• TASK DIRECTIONS: Each record has to be repeated exactly as given.

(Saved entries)
BEGIN

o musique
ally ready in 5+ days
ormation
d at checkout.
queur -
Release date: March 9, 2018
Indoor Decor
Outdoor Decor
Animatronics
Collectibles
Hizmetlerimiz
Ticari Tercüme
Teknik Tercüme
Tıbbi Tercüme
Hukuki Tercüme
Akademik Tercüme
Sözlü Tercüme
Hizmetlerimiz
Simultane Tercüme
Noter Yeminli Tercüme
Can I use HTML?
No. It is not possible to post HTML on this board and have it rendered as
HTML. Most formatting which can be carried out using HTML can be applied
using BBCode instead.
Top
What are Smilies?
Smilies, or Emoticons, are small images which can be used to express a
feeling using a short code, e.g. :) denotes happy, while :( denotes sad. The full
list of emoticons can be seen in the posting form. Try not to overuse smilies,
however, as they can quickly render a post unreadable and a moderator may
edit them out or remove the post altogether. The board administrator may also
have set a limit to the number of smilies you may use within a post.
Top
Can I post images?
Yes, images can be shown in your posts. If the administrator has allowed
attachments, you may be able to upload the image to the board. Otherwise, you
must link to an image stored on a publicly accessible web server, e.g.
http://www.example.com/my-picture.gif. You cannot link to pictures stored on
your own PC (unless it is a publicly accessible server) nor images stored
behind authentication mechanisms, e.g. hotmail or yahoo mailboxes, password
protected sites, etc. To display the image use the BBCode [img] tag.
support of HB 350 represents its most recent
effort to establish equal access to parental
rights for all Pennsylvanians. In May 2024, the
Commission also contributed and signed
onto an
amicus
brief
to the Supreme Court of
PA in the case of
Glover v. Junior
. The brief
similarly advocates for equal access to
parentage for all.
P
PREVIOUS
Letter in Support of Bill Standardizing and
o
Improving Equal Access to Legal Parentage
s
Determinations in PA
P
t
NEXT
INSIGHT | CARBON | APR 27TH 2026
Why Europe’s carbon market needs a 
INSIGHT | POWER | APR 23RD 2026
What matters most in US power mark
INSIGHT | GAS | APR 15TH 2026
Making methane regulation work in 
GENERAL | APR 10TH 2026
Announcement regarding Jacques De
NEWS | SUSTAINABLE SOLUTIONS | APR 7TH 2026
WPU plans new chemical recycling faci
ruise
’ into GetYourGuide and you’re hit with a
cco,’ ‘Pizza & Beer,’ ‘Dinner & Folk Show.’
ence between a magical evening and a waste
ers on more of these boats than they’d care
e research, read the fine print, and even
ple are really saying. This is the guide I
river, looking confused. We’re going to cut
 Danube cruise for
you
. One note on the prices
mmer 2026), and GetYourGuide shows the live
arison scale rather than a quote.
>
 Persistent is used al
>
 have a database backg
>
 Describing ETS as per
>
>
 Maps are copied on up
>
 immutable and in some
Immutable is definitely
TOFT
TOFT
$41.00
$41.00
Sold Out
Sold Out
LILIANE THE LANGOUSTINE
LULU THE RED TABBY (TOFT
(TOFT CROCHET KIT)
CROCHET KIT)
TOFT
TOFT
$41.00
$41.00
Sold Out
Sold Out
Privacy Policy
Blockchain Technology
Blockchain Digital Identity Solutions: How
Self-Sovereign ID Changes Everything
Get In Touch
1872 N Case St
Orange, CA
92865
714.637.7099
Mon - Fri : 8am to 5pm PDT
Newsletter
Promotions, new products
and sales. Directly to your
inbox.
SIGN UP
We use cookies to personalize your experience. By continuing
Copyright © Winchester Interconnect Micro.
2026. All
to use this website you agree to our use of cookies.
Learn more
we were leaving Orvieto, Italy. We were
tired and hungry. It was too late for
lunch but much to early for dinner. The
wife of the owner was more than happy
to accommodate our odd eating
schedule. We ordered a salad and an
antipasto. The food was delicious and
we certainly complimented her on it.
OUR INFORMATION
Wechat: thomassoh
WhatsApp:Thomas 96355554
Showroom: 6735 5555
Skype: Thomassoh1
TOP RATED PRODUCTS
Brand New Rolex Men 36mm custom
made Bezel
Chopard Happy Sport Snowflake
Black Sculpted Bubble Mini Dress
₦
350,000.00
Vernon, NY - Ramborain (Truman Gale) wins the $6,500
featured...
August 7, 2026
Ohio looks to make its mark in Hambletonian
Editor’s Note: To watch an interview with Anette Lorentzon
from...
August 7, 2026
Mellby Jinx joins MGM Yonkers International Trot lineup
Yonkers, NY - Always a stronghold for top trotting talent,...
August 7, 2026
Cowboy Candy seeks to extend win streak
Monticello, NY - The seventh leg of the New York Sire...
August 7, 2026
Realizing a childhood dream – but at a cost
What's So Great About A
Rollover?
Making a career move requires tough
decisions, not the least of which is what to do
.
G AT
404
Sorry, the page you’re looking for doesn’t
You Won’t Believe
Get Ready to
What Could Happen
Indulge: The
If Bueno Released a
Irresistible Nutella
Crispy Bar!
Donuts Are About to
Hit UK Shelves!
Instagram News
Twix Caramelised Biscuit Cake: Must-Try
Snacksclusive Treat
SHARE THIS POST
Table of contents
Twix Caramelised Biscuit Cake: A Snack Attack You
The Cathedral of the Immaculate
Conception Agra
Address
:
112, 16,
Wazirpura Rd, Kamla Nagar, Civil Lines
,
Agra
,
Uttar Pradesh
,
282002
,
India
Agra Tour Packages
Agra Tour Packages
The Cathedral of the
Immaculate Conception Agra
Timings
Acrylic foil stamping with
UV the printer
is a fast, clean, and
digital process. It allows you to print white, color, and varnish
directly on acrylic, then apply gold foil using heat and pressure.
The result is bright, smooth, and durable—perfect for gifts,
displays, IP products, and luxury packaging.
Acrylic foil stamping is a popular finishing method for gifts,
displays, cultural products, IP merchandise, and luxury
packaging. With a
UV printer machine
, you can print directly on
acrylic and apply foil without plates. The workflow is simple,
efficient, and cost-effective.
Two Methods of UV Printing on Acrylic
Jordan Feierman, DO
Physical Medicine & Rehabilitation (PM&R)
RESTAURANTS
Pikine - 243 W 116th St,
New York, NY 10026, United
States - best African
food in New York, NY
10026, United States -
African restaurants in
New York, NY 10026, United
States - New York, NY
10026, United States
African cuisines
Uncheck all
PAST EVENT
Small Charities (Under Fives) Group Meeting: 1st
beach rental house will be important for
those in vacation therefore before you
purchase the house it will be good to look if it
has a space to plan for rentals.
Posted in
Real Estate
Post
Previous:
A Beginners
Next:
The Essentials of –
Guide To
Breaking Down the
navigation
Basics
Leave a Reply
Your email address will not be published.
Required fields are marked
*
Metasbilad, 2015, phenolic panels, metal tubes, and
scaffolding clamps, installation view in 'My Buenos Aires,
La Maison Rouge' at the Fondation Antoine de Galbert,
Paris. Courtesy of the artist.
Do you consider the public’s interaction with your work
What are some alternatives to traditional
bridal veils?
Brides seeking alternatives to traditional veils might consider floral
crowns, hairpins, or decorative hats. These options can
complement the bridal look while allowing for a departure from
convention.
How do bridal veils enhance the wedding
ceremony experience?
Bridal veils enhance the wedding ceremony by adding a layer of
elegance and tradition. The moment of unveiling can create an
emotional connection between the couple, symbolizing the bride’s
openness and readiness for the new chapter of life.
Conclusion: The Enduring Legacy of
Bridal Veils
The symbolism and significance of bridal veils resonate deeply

END

• THE COMPLETED TASK:
o musique
ally ready in 5+ days
ormation
d at checkout.
queur -
Release date: March 9, 2018
Indoor Decor
Outdoor Decor
Animatronics
Collectibles
Hizmetlerimiz
Ticari Tercüme
Teknik Tercüme
Tıbbi Tercüme
Hukuki Tercüme
Akademik Tercüme
Sözlü Tercüme
Hizmetlerimiz
Simultane Tercüme
Noter Yeminli Tercüme
Can I use HTML?
No. It is not possible to post HTML on this board and have it rendered as
HTML. Most formatting which can be carried out using HTML can be applied
using BBCode instead.
Top
What are Smilies?
Smilies, or Emoticons, are small images which can be used to express a
feeling using a short code, e.g. :) denotes happy, while :( denotes sad. The full
list of emoticons can be seen in the posting form. Try not to overuse smilies,
however, as they can quickly render a post unreadable and a moderator may
edit them out or remove the post altogether. The board administrator may also
have set a limit to the number of smilies you may use within a post.
Top
Can I post images?
Yes, images can be shown in your posts. If the administrator has allowed
attachments, you may be able to upload the image to the board. Otherwise, you
must link to an image stored on a publicly accessible web server, e.g.
http://www.example.com/my-picture.gif. You cannot link to pictures stored on
your own PC (unless it is a publicly accessible server) nor images stored
behind authentication mechanisms, e.g. hotmail or yahoo mailboxes, password
protected sites, etc. To display the image use the BBCode [img] tag.
support of HB 350 represents its most recent
effort to establish equal access to parental
rights for all Pennsylvanians. In May 2024, the
Commission also contributed and signed
onto an
amicus
brief
to the Supreme Court of
PA in the case of
Glover v. Junior
. The brief
similarly advocates for equal access to
parentage for all.
P
PREVIOUS
Letter in Support of Bill Standardizing and
o
Improving Equal Access to Legal Parentage
s
Determinations in PA
P
t
NEXT
INSIGHT | CARBON | APR 27TH 2026
Why Europe’s carbon market needs a 
INSIGHT | POWER | APR 23RD 2026
What matters most in US power mark
INSIGHT | GAS | APR 15TH 2026
Making methane regulation work in 
GENERAL | APR 10TH 2026
Announcement regarding Jacques De
NEWS | SUSTAINABLE SOLUTIONS | APR 7TH 2026
WPU plans new chemical recycling faci
ruise
’ into GetYourGuide and you’re hit with a
cco,’ ‘Pizza & Beer,’ ‘Dinner & Folk Show.’
ence between a magical evening and a waste
ers on more of these boats than they’d care
e research, read the fine print, and even
ple are really saying. This is the guide I
river, looking confused. We’re going to cut
 Danube cruise for
you
. One note on the prices
mmer 2026), and GetYourGuide shows the live
arison scale rather than a quote.
>
 Persistent is used al
>
 have a database backg
>
 Describing ETS as per
>
>
 Maps are copied on up
>
 immutable and in some
Immutable is definitely
TOFT
TOFT
$41.00
$41.00
Sold Out
Sold Out
LILIANE THE LANGOUSTINE
LULU THE RED TABBY (TOFT
(TOFT CROCHET KIT)
CROCHET KIT)
TOFT
TOFT
$41.00
$41.00
Sold Out
Sold Out
Privacy Policy
Blockchain Technology
Blockchain Digital Identity Solutions: How
Self-Sovereign ID Changes Everything
Get In Touch
1872 N Case St
Orange, CA
92865
714.637.7099
Mon - Fri : 8am to 5pm PDT
Newsletter
Promotions, new products
and sales. Directly to your
inbox.
SIGN UP
We use cookies to personalize your experience. By continuing
Copyright © Winchester Interconnect Micro.
2026. All
to use this website you agree to our use of cookies.
Learn more
we were leaving Orvieto, Italy. We were
tired and hungry. It was too late for
lunch but much to early for dinner. The
wife of the owner was more than happy
to accommodate our odd eating
schedule. We ordered a salad and an
antipasto. The food was delicious and
we certainly complimented her on it.
OUR INFORMATION
Wechat: thomassoh
WhatsApp:Thomas 96355554
Showroom: 6735 5555
Skype: Thomassoh1
TOP RATED PRODUCTS
Brand New Rolex Men 36mm custom
made Bezel
Chopard Happy Sport Snowflake
Black Sculpted Bubble Mini Dress
₦
350,000.00
Vernon, NY - Ramborain (Truman Gale) wins the $6,500
featured...
August 7, 2026
Ohio looks to make its mark in Hambletonian
Editor’s Note: To watch an interview with Anette Lorentzon
from...
August 7, 2026
Mellby Jinx joins MGM Yonkers International Trot lineup
Yonkers, NY - Always a stronghold for top trotting talent,...
August 7, 2026
Cowboy Candy seeks to extend win streak
Monticello, NY - The seventh leg of the New York Sire...
August 7, 2026
Realizing a childhood dream – but at a cost
What's So Great About A
Rollover?
Making a career move requires tough
decisions, not the least of which is what to do
.
G AT
404
Sorry, the page you’re looking for doesn’t
You Won’t Believe
Get Ready to
What Could Happen
Indulge: The
If Bueno Released a
Irresistible Nutella
Crispy Bar!
Donuts Are About to
Hit UK Shelves!
Instagram News
Twix Caramelised Biscuit Cake: Must-Try
Snacksclusive Treat
SHARE THIS POST
Table of contents
Twix Caramelised Biscuit Cake: A Snack Attack You
The Cathedral of the Immaculate
Conception Agra
Address
:
112, 16,
Wazirpura Rd, Kamla Nagar, Civil Lines
,
Agra
,
Uttar Pradesh
,
282002
,
India
Agra Tour Packages
Agra Tour Packages
The Cathedral of the
Immaculate Conception Agra
Timings
Acrylic foil stamping with
UV the printer
is a fast, clean, and
digital process. It allows you to print white, color, and varnish
directly on acrylic, then apply gold foil using heat and pressure.
The result is bright, smooth, and durable—perfect for gifts,
displays, IP products, and luxury packaging.
Acrylic foil stamping is a popular finishing method for gifts,
displays, cultural products, IP merchandise, and luxury
packaging. With a
UV printer machine
, you can print directly on
acrylic and apply foil without plates. The workflow is simple,
efficient, and cost-effective.
Two Methods of UV Printing on Acrylic
Jordan Feierman, DO
Physical Medicine & Rehabilitation (PM&R)
RESTAURANTS
Pikine - 243 W 116th St,
New York, NY 10026, United
States - best African
food in New York, NY
10026, United States -
African restaurants in
New York, NY 10026, United
States - New York, NY
10026, United States
African cuisines
Uncheck all
PAST EVENT
Small Charities (Under Fives) Group Meeting: 1st
beach rental house will be important for
those in vacation therefore before you
purchase the house it will be good to look if it
has a space to plan for rentals.
Posted in
Real Estate
Post
Previous:
A Beginners
Next:
The Essentials of –
Guide To
Breaking Down the
navigation
Basics
Leave a Reply
Your email address will not be published.
Required fields are marked
*
Metasbilad, 2015, phenolic panels, metal tubes, and
scaffolding clamps, installation view in 'My Buenos Aires,
La Maison Rouge' at the Fondation Antoine de Galbert,
Paris. Courtesy of the artist.
Do you consider the public’s interaction with your work
What are some alternatives to traditional
bridal veils?
Brides seeking alternatives to traditional veils might consider floral
crowns, hairpins, or decorative hats. These options can
complement the bridal look while allowing for a departure from
convention.
How do bridal veils enhance the wedding
ceremony experience?
Bridal veils enhance the wedding ceremony by adding a layer of
elegance and tradition. The moment of unveiling can create an
emotional connection between the couple, symbolizing the bride’s
openness and readiness for the new chapter of life.
Conclusion: The Enduring Legacy of
Bridal Veils
The symbolism and significance of bridal veils resonate deeply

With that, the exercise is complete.